By Samira Sadeque
UNITED NATIONS, Oct 14 2020 – Digital technology has been crucial in ensuring community and connection during the coronavirus pandemic and subsequent lockdowns. And its shown that collaboration between the private and public sector can ensure that digital technology continues to advance in a way that improves people’s lives under crises, experts said on Tuesday, Oct. 13.
The COVID-19 pandemic saw 3.5 billion people without access to digital services and more than one billion children unable to continue their education, Dr. Julia Glidden, corporate vice president at Microsoft Worldwide Public Sector, said at the webinar.
“As digital services became lifelines, empowering responders, [the] crisis also highlighted the need for greater connectivity,” she said.

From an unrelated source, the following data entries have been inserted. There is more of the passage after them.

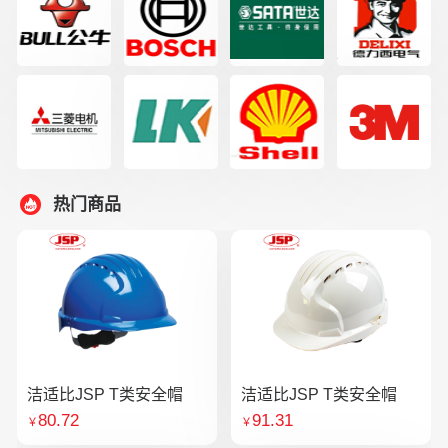
热门商品
洁适比JSP T类安全帽
洁适比JSP T类安全帽
80.72
91.31
￥
￥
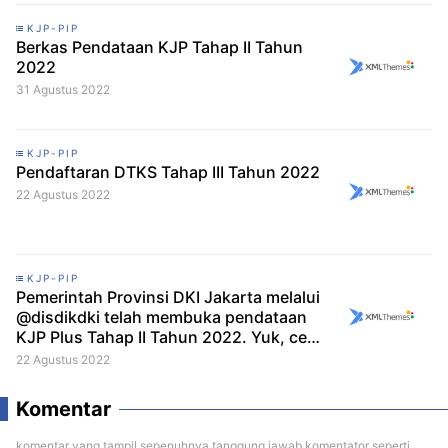
KJP-PIP
Berkas Pendataan KJP Tahap II Tahun
2022
31 Agustus 2022
KJP-PIP
Pendaftaran DTKS Tahap III Tahun 2022
22 Agustus 2022
KJP-PIP
Pemerintah Provinsi DKI Jakarta melalui
@disdikdki telah membuka pendataan
KJP Plus Tahap II Tahun 2022. Yuk, cek
infografik berikut untuk lengkapnya!
22 Agustus 2022
Komentar
komentar yang tampil sepenuhnya tanggung jawab komentator seperti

Speakers from Denmark, South Korea, China and Bangladesh were among those who shared their insights at the webinar “Accelerating Digital Transformation for Sustainable and Resilient Recovery from COVID-19”. It was organised by the United Nations Department of Economic and Social Affairs (UN DESA), Division for Public Institutions and Digital Government (DPIDG), and the Ministry of the Interior and Safety (MOIS) of South Korea.

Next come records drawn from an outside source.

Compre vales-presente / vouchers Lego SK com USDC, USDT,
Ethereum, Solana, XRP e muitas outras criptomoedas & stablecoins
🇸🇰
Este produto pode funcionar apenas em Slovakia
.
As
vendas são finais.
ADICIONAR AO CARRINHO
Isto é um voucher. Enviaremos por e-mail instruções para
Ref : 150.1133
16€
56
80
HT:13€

The webinar focused largely on the importance of bringing together public and private sector partnerships and highlighted the need for civic engagement.
Particularly outspoken on this issue was Kyong-yul Lee, Secretary-General of the World Smart Sustainable Cities Organisation (WeGO), an international association of cities, and local and national governments.
Echoing the thoughts of other speakers about the importance of collaboration of public and private institutions, Lee added the importance of including citizens in the equations.
“If civic participation is active, PPP (referring to public-private partnership) becomes PPPP — public private people participation,” he said. “Citizens are not simple participants but active data collectors and problem solvers.”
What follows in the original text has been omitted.